◆ **What is expected**: Going through the material below, please gather all lines with the word "بانکی" in them.

◆ **Provided material**:
-- Opening Marker --

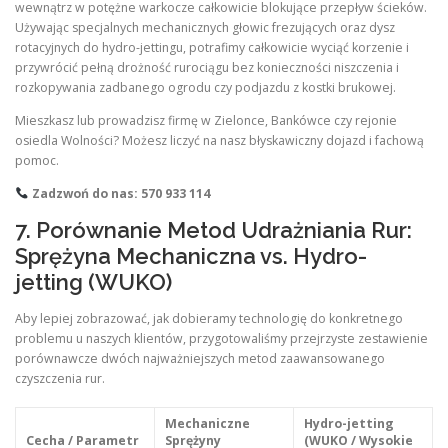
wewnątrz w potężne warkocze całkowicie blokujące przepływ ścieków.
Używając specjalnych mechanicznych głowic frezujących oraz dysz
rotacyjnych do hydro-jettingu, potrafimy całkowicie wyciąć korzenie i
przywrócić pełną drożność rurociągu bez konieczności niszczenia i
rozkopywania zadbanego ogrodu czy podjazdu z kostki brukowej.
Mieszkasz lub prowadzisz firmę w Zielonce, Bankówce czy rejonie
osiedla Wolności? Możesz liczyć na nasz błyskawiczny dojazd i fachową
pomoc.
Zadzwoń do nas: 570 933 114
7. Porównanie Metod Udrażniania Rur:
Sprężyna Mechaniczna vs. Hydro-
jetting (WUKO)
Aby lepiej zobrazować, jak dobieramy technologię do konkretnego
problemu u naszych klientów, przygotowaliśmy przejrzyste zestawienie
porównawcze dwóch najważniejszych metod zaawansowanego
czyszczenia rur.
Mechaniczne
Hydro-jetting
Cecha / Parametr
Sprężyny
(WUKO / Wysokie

-- Closing Marker --
-- Opening Marker --

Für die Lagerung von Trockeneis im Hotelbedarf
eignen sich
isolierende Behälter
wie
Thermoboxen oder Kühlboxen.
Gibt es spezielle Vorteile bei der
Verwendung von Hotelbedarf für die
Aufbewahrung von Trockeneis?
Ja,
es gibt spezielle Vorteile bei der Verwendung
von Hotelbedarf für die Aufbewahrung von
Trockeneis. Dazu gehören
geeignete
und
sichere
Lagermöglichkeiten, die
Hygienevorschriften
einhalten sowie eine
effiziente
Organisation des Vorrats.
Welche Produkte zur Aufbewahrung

-- Closing Marker --
-- Opening Marker --

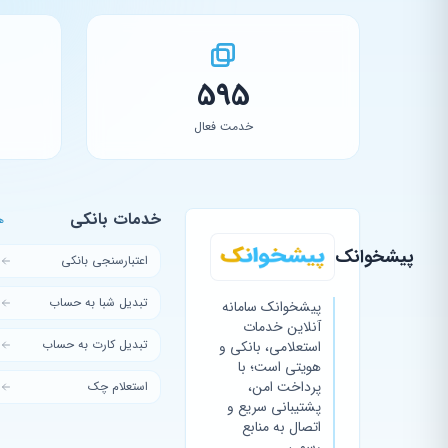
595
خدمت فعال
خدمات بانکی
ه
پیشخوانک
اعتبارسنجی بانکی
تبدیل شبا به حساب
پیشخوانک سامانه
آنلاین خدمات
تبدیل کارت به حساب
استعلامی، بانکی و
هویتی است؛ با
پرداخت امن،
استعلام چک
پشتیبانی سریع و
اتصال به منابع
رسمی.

-- Closing Marker --

◆ **Response for this exercise**:
خدمات بانکی
اعتبارسنجی بانکی
استعلامی، بانکی و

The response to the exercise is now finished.